--- Work instructions ---
Print every entry exactly as it appears, but skip the pictures.

--- Data for review ---

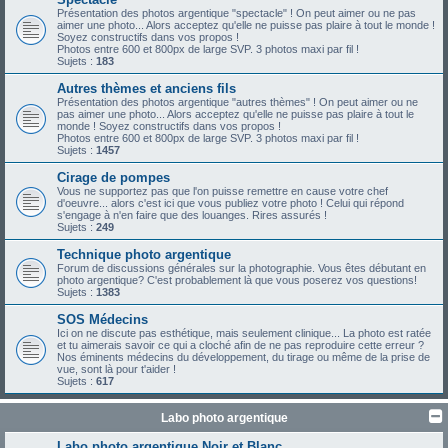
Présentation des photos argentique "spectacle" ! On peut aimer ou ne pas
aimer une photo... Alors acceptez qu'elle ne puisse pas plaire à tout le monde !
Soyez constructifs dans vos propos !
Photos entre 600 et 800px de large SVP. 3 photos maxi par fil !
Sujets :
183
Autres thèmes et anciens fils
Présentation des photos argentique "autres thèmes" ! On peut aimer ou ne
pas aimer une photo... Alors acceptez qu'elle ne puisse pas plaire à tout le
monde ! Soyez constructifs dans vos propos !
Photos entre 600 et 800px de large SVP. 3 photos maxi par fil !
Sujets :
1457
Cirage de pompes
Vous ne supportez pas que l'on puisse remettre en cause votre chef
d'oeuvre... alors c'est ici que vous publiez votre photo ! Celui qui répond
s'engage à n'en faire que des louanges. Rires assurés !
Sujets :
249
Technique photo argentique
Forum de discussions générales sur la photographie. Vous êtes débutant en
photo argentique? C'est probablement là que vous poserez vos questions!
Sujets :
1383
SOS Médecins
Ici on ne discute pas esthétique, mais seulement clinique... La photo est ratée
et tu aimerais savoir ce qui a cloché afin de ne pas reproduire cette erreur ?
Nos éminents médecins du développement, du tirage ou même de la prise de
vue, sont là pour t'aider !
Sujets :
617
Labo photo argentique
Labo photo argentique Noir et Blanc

--- Response for this exercise ---
Présentation des photos argentique "spectacle" ! On peut aimer ou ne pas
aimer une photo... Alors acceptez qu'elle ne puisse pas plaire à tout le monde !
Soyez constructifs dans vos propos !
Photos entre 600 et 800px de large SVP. 3 photos maxi par fil !
Sujets :
183
Autres thèmes et anciens fils
Présentation des photos argentique "autres thèmes" ! On peut aimer ou ne
pas aimer une photo... Alors acceptez qu'elle ne puisse pas plaire à tout le
monde ! Soyez constructifs dans vos propos !
Photos entre 600 et 800px de large SVP. 3 photos maxi par fil !
Sujets :
1457
Cirage de pompes
Vous ne supportez pas que l'on puisse remettre en cause votre chef
d'oeuvre... alors c'est ici que vous publiez votre photo ! Celui qui répond
s'engage à n'en faire que des louanges. Rires assurés !
Sujets :
249
Technique photo argentique
Forum de discussions générales sur la photographie. Vous êtes débutant en
photo argentique? C'est probablement là que vous poserez vos questions!
Sujets :
1383
SOS Médecins
Ici on ne discute pas esthétique, mais seulement clinique... La photo est ratée
et tu aimerais savoir ce qui a cloché afin de ne pas reproduire cette erreur ?
Nos éminents médecins du développement, du tirage ou même de la prise de
vue, sont là pour t'aider !
Sujets :
617
Labo photo argentique
Labo photo argentique Noir et Blanc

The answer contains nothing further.